Many experts, including those at the American College of Medical Toxicology (ACMT), have come out to dispute and cast doubt on these reports and studies have shown that they are highly unlikely.

‘Fentanyl and its analogs are potent opioid receptor agonists, but the risk of clinically significant exposure to emergency responders is extremely low,’ the ACMT wrote in a report.

‘To date, we have not seen reports of emergency responders developing signs or symptoms consistent with opioid toxicity from incidental contact with opioids. Incidental dermal absorption is unlikely to cause opioid toxicity.’

The group reports that the drug is highly dangerous, around 50 to 100 times more potent than morphine.
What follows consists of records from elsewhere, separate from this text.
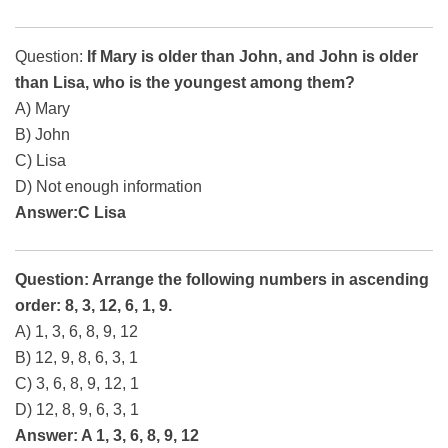
Question:
If Mary is older than John, and John is older
than Lisa, who is the youngest among them?
A) Mary
B) John
C) Lisa
D) Not enough information
Answer:C Lisa
Question: Arrange the following numbers in ascending
order: 8, 3, 12, 6, 1, 9.
A) 1, 3, 6, 8, 9, 12
B) 12, 9, 8, 6, 3, 1
C) 3, 6, 8, 9, 12, 1
D) 12, 8, 9, 6, 3, 1
Answer: A 1, 3, 6, 8, 9, 12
This has been reflected in America’s budding overdose crisis as well, with synthetic opioids like fentanyl at fault for more than 70 percent of the more than 100,000 overdose deaths reported in the U.S. over a 12-month period.

As dangerous as the drug is, the ACMT said the main risk is when it is inhaled or ingested, not transmitted through the skin.

‘Incidental dermal absorption is unlikely to cause opioid toxicity,’ it writes. It gives the example of fentanyl patches which can be used as pain killers in some cases.

If a person was covered in the patches it would take around 14 minutes to absorb 100 micrograms (mcg) of the drug.

The DEA warns two milligrams of fentanyl can cause an overdose – 20 times the amount a person would ingest through the patches.

Patches will also be significantly more efficient at transmitting fentanyl into the blood stream than a simple street drug since the devices were designed to specifically do that.

‘The above calculation is based on fentanyl patch data, which overestimates the potential exposure from drug in tablet or powder form in several ways.

‘Drug must have sufficient surface area and moisture to be efficiently absorbed,’ The ACMT writes.

Dahlem referenced the report to DailyMail.com, explaining that they are consistent with what she knows about the drug as well.

She also noted if fentanyl was deadly enough to cause an overdose from mere touch there would likely be even more deaths caused by it.